Oleh: Dr Ferdinand Butarbutar SE MBA
Presiden Joko Widodo meresmikan Tzu Chi Hospital, Rabu tgl 14 Juni 2023. Dia berkeliling di lingkungan rumah sakit, menyaksikan berbagai fasilitas, sarana dan alat perlengkapan canggih. Kemudian dalam kata sambutan, mengimbau bagi masyarakat tidak perlu lagi berobat ke luar negeri, tetapi mengunjungi Tzu Chi Hospital, lokasi di Pantai Indah Kapuk cukup besar dengan kapasitas kamar rawat inap 556 tempat tidur.
Peresmian Rumah Sakit Yayasan Budha Tzu Chi Medika Indonesia ini menjadi perhatian masyarakat pemerhati kesehatan, karena dalam sambutan Presiden menyatakan bahwa setiap tahun hampir satu juta orang pasien Indonesia berobat ke luar negeri. Antara lain, Singapura, Malaysia, Thailand bahkan ke Jepang. Sebanyak 60 persen dari Jakarta, 15 persen dari Surabaya, dan sisanya dari Medan, Batam dan kota lainnya.

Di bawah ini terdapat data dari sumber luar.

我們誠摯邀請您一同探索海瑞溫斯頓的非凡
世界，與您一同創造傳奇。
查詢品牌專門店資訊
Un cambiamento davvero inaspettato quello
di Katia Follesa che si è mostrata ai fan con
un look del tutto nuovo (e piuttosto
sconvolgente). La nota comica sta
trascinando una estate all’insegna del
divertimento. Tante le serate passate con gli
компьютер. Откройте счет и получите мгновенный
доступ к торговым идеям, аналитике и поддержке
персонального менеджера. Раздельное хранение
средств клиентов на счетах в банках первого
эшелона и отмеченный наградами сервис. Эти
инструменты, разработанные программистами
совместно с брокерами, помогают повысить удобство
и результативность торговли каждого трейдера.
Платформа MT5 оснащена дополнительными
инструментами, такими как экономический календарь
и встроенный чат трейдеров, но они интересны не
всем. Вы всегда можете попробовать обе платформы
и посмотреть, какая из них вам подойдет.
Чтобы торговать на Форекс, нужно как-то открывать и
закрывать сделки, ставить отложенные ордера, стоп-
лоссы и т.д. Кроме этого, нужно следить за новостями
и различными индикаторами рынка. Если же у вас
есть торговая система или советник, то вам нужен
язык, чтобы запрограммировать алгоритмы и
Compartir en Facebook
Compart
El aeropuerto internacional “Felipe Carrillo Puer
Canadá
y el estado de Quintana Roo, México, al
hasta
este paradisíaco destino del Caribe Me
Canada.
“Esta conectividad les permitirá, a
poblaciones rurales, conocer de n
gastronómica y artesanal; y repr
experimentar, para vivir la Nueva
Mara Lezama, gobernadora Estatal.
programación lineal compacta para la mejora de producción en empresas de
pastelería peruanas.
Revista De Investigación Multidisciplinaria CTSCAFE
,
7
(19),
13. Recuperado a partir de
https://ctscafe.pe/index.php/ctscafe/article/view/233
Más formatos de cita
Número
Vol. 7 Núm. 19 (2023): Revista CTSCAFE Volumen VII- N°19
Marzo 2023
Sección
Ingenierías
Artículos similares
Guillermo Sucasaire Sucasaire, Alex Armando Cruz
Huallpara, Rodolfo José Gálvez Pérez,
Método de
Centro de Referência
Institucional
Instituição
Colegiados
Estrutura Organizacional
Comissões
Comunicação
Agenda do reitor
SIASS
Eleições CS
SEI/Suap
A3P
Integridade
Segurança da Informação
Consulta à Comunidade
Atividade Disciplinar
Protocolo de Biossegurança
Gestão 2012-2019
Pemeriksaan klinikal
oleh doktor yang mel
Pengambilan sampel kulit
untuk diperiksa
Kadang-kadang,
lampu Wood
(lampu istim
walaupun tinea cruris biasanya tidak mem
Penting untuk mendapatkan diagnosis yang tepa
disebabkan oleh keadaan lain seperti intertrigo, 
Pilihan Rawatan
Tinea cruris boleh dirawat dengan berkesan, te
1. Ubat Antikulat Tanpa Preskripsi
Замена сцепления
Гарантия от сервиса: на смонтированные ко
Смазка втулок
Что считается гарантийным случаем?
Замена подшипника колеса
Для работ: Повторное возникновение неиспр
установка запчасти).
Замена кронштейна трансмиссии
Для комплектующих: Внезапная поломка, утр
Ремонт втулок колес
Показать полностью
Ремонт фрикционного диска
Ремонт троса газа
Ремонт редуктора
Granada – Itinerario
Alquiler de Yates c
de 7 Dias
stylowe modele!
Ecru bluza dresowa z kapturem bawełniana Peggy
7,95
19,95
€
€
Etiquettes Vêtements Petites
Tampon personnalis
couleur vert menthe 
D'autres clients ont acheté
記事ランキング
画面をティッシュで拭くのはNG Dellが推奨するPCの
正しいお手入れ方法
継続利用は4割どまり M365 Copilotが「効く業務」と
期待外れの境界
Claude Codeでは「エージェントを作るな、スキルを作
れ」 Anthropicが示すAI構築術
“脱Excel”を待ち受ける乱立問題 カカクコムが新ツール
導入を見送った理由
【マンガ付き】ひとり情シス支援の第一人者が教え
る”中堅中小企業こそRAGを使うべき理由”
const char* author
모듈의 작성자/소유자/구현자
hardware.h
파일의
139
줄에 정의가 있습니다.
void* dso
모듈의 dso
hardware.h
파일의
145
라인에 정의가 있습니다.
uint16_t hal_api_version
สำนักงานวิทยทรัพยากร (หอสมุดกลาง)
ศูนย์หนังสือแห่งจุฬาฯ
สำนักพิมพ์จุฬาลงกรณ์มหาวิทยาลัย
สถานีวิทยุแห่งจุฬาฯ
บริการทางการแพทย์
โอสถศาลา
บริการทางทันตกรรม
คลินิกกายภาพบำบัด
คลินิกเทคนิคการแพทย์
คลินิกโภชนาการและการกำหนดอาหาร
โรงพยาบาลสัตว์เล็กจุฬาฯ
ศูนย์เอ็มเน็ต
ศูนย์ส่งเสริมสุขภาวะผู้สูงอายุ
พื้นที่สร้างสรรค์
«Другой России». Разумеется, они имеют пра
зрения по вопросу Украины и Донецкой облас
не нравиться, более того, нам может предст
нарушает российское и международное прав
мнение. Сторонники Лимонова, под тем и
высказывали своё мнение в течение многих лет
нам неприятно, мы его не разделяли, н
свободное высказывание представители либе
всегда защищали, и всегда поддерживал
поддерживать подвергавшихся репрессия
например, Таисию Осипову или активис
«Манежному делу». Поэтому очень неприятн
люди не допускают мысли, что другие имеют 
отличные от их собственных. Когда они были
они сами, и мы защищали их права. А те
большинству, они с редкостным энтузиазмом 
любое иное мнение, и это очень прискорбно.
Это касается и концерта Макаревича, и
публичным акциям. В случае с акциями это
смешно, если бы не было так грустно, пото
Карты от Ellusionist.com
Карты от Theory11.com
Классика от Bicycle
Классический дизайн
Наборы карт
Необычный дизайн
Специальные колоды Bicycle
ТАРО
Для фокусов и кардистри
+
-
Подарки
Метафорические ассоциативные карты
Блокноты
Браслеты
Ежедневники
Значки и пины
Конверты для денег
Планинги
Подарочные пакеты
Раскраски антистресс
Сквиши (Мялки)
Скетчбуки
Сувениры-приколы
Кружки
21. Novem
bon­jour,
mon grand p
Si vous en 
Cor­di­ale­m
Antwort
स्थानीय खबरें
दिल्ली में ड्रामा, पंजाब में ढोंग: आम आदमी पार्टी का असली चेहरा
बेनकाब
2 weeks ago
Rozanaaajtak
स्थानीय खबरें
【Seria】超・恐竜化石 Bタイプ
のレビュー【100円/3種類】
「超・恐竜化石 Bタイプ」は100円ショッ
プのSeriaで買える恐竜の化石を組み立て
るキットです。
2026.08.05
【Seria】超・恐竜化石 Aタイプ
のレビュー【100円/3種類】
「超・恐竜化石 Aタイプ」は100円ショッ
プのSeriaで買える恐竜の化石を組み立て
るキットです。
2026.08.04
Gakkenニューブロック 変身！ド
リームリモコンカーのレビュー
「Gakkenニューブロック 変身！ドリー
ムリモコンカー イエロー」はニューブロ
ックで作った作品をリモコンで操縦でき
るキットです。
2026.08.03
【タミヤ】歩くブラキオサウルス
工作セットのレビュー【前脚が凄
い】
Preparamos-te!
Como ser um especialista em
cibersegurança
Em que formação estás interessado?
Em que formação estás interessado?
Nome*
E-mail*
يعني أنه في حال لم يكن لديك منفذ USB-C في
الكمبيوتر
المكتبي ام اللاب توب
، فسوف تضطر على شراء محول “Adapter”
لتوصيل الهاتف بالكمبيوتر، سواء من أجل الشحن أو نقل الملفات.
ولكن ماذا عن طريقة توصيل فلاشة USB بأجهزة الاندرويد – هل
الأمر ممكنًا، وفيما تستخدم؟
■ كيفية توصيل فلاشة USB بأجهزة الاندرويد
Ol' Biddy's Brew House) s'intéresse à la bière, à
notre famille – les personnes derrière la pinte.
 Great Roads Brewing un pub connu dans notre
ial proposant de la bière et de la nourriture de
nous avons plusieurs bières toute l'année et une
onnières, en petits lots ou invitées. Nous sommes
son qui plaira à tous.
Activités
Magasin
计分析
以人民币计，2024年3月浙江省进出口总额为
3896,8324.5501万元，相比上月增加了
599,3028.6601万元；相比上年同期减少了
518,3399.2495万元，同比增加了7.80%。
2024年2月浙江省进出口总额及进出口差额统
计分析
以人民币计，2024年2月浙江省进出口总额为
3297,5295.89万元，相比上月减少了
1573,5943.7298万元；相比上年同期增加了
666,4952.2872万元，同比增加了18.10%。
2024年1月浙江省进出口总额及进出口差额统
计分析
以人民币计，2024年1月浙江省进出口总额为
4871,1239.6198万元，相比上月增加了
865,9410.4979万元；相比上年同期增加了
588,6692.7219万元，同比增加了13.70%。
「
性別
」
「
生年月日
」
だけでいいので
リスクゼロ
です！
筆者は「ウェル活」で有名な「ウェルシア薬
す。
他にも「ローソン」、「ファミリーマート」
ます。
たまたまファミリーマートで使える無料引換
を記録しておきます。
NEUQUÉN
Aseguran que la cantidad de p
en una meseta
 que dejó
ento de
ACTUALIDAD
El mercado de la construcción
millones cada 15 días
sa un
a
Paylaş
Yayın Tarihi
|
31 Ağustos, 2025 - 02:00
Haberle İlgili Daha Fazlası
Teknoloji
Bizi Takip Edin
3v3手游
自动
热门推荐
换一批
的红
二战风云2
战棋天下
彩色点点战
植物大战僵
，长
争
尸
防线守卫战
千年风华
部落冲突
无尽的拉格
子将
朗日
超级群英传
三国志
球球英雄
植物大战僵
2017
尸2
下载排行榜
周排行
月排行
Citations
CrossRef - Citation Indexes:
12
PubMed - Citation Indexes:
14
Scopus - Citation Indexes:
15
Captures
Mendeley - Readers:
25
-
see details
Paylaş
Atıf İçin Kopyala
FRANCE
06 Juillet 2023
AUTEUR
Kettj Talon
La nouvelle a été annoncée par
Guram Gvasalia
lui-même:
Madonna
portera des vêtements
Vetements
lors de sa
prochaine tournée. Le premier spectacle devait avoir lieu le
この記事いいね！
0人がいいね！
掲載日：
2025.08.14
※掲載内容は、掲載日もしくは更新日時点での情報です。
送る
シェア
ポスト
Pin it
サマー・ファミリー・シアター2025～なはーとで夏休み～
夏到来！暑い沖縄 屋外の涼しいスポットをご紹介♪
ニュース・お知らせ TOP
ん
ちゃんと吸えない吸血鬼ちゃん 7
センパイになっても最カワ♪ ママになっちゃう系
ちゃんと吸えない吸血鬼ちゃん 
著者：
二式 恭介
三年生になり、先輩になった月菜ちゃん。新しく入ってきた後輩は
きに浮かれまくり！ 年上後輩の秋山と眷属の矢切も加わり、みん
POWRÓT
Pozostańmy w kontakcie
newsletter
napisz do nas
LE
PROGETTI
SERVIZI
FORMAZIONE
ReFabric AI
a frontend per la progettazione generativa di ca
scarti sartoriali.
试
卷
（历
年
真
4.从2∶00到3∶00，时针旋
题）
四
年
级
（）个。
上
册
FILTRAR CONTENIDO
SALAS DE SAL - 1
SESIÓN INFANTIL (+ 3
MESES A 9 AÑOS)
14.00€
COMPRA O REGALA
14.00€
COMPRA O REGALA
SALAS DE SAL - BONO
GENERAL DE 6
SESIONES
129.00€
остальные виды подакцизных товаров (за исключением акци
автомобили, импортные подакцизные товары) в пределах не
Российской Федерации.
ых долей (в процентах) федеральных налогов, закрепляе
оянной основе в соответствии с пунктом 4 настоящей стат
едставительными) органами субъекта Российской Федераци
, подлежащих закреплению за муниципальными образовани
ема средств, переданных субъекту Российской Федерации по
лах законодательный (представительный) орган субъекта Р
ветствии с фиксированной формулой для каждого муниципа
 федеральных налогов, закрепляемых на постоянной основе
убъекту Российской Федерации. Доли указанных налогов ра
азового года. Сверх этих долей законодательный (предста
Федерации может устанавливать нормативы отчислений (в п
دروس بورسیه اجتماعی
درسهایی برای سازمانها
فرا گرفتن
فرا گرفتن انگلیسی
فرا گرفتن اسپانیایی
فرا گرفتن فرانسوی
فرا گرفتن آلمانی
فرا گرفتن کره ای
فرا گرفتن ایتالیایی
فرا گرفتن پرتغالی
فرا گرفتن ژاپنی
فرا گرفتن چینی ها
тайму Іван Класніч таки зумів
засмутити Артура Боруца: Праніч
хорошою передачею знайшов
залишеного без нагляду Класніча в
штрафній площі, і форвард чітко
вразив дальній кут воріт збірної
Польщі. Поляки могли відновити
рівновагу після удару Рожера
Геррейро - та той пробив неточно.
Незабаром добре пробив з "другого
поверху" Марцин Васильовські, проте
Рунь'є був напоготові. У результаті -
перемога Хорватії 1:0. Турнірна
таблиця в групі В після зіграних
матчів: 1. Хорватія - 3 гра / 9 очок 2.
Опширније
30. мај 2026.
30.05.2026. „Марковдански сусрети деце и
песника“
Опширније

Sekarang sudah hadir Tzu Chi Hospital memfasilitasi lima keunggulan layanan, antara lain, Pengobatan Bedah Saraf, Perawatan Paliatif, Penanganan Kanker, Perawatan Ibu dan Anak, dan Tranplantasi Sumsum Tulang Belakang. Keinginan berobat ke luar negeri sudah bisa dialihkan ke Jakarta, para dokter Indonesia cukup kompoten untuk melayani pasien. Salah satu hal penting dan menjadi komparatif keunggulan Tzu Chi Hospital adalah melayani dengan humanis. Pelayanan kesehatan tidak memikirkan profit (untung dan rugi). Satu-satunya pelayanan rumah sakit berani mengatakan sasaran dan target bukan mencari keuntungan.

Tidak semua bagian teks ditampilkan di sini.